• PROMPT
Transcribe the lines below exactly. No image belongs in the transcription.

• DATASET
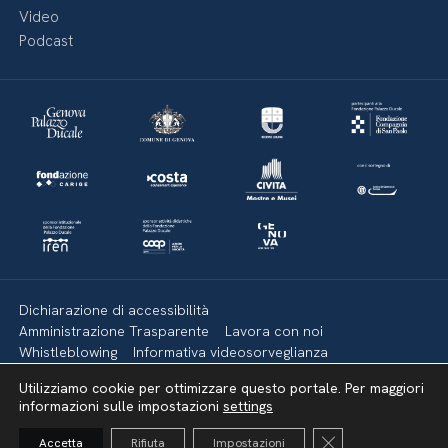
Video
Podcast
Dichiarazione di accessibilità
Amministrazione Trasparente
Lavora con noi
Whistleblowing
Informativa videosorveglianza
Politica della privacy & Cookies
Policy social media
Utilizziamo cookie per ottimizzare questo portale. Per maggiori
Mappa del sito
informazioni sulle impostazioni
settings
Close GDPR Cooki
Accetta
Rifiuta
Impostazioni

• SOLUTION TO THIS EXERCISE
Video
Podcast
Dichiarazione di accessibilità
Amministrazione Trasparente
Lavora con noi
Whistleblowing
Informativa videosorveglianza
Politica della privacy & Cookies
Policy social media
Utilizziamo cookie per ottimizzare questo portale. Per maggiori
Mappa del sito
informazioni sulle impostazioni
settings
Close GDPR Cooki
Accetta
Rifiuta
Impostazioni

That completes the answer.